The original program used the fact that bsf sets the zero flag if the input register is 0 as the condition to do the backtracking; the converted code just checked if the value was 0 (using a simple test instruction). The compare and the jump instructions are basically converted into a single instruction in the processor. In contrast, the bsf does not get to do this; combined with the lower latency of the instruction intrinsically, it means that empty loops take a lot longer to do nothing. The use of an 8-bit shift value is also interesting, as there is a rather severe penalty for using 8-bit registers in Intel processors as far as I can see.

Now, this isn't to say that the compiler will always produce the best code by itself. My final code wasn't above using x86 intrinsics for the vector instructions. Replacing the _mm_andnot_si128 intrinsic with an actual and-not on vectors caused gcc to use other, slower instructions instead of the vmovq to move the result out of the SSE registers for reasons I don't particularly want to track down. The use of the _mm_blend_epi16 and _mm_srli_si128 intrinsics can probably be replaced with __builtin_shuffle instead for more portability, but I was under the misapprehension that this was a clang-only intrinsic when I first played with the code so I never bothered to try that, and this code has passed out of my memory long enough that I don't want to try to mess with it now.
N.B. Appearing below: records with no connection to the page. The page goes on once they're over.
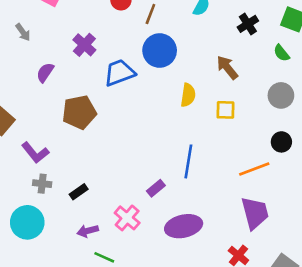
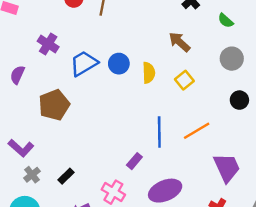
blue circle: (160, 51) -> (119, 64), moved, size x0.7
yellow square: (225, 110) -> (184, 80), turned -30
orange line: (254, 169) -> (197, 131), moved
gray cross: (42, 184) -> (32, 175), turned -35

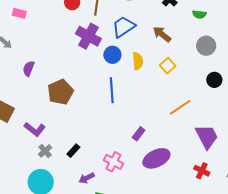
green semicircle: (226, 21) -> (199, 14), turned -32
purple cross: (48, 44) -> (88, 36), moved, size x1.4
blue trapezoid: (84, 63) -> (123, 27), moved
blue line: (159, 132) -> (112, 90), moved
purple rectangle: (134, 161) -> (139, 134), moved

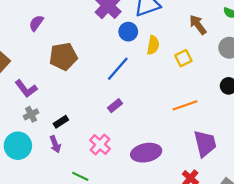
brown arrow: (162, 34) -> (198, 25), moved
blue line: (112, 90) -> (118, 69), turned 30
purple rectangle: (139, 134) -> (115, 106), moved
purple arrow: (87, 178) -> (55, 144), moved, turned -98

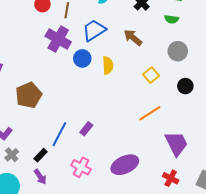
brown arrow: (198, 25) -> (133, 38), moved
yellow square: (183, 58) -> (151, 75), moved
blue line: (118, 69) -> (59, 134), moved

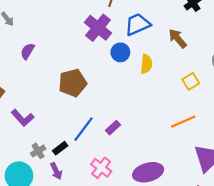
brown pentagon: (29, 95) -> (73, 83), moved
gray cross: (12, 155) -> (38, 151), moved

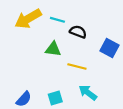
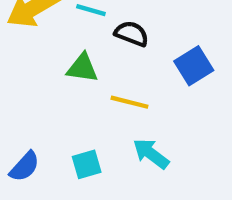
blue square: (110, 48) -> (194, 66), turned 30

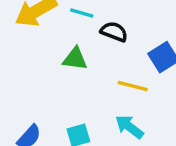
yellow line: (129, 102) -> (133, 86), moved

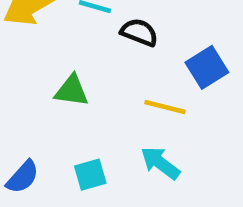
green triangle: (75, 59) -> (72, 91), moved

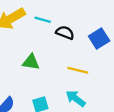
blue square: (207, 67) -> (99, 39), moved

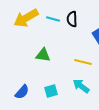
black semicircle: (65, 33) -> (72, 19), moved, turned -112

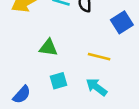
cyan square: (51, 91) -> (59, 81), moved

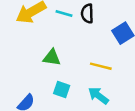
cyan square: (59, 81) -> (62, 89), turned 35

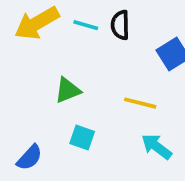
green triangle: (52, 58) -> (68, 90), turned -30
cyan arrow: (98, 96) -> (157, 147), moved

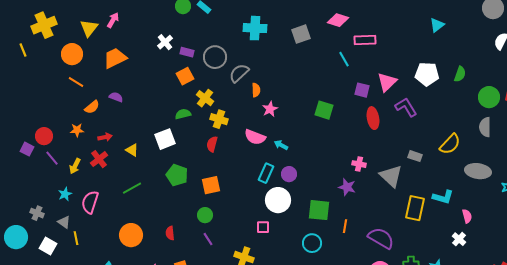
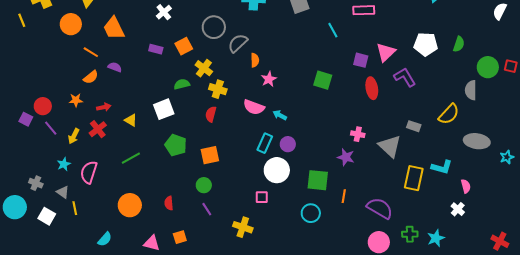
purple rectangle: (187, 52) -> (156, 49), moved
orange trapezoid: (115, 58) -> (114, 28), turned -90
cyan line: (344, 59) -> (333, 30), moved
orange line: (76, 82) -> (91, 52), moved
gray semicircle: (485, 127) -> (471, 90), moved

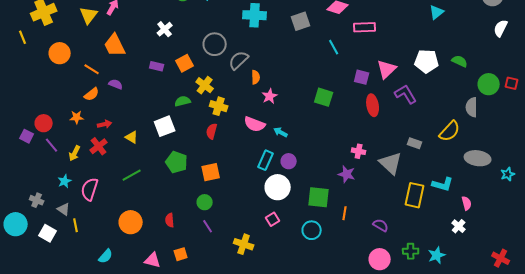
orange circle: (71, 24) -> (60, 53), moved
green semicircle: (459, 44) -> (460, 61), turned -84
pink square: (262, 197) -> (273, 219), moved, turned -32
purple semicircle: (380, 208) -> (381, 225), size x0.6

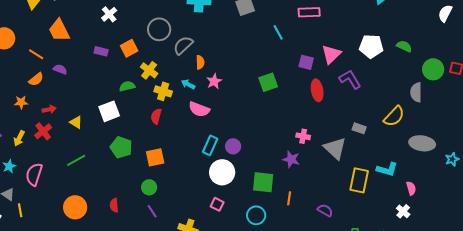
green square: (324, 97) -> (268, 82), turned -36
cyan arrow: (281, 132) -> (188, 84), moved
pink square: (273, 219) -> (217, 204), turned -32

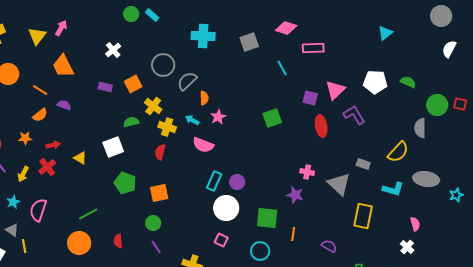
green line: (76, 160) -> (88, 214), moved
cyan L-shape: (387, 169) -> (393, 189), moved

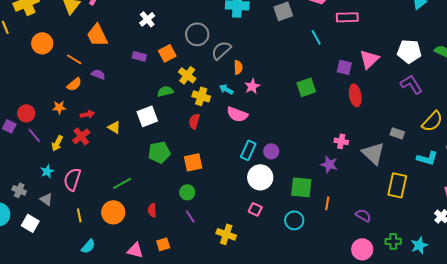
purple L-shape: (354, 115) -> (411, 84), moved
green pentagon: (125, 183) -> (159, 152), turned -30
yellow line: (24, 246) -> (79, 215), moved

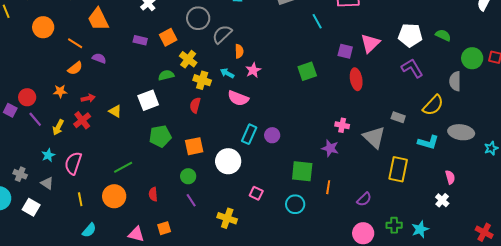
white circle: (260, 177) -> (228, 161), moved
purple semicircle: (363, 215) -> (364, 199), turned 105

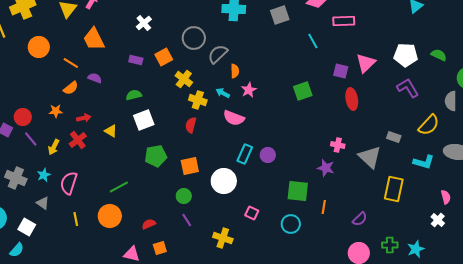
green semicircle: (166, 75) -> (134, 95), moved
gray cross: (20, 174) -> (16, 178), moved, size x1.5
red semicircle: (153, 194) -> (149, 224), moved, turned 72
cyan semicircle: (89, 230) -> (17, 250), moved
In short, compilers know things about optimizing for modern architectures that many general programmers don't. Compilers may have issues with autovectorization, but the existence of vector intrinsics allow you to force compilers to use vectorization while still giving them leeway to make decisions about instruction scheduling or code alignment which are easy to screw up in hand-written assembly. Also, compilers are liable to get better in the future, whereas hand-written assembly code is unlikely to get faster in the future. So only write assembly code if you really know what you're doing and you know you're better than the compiler.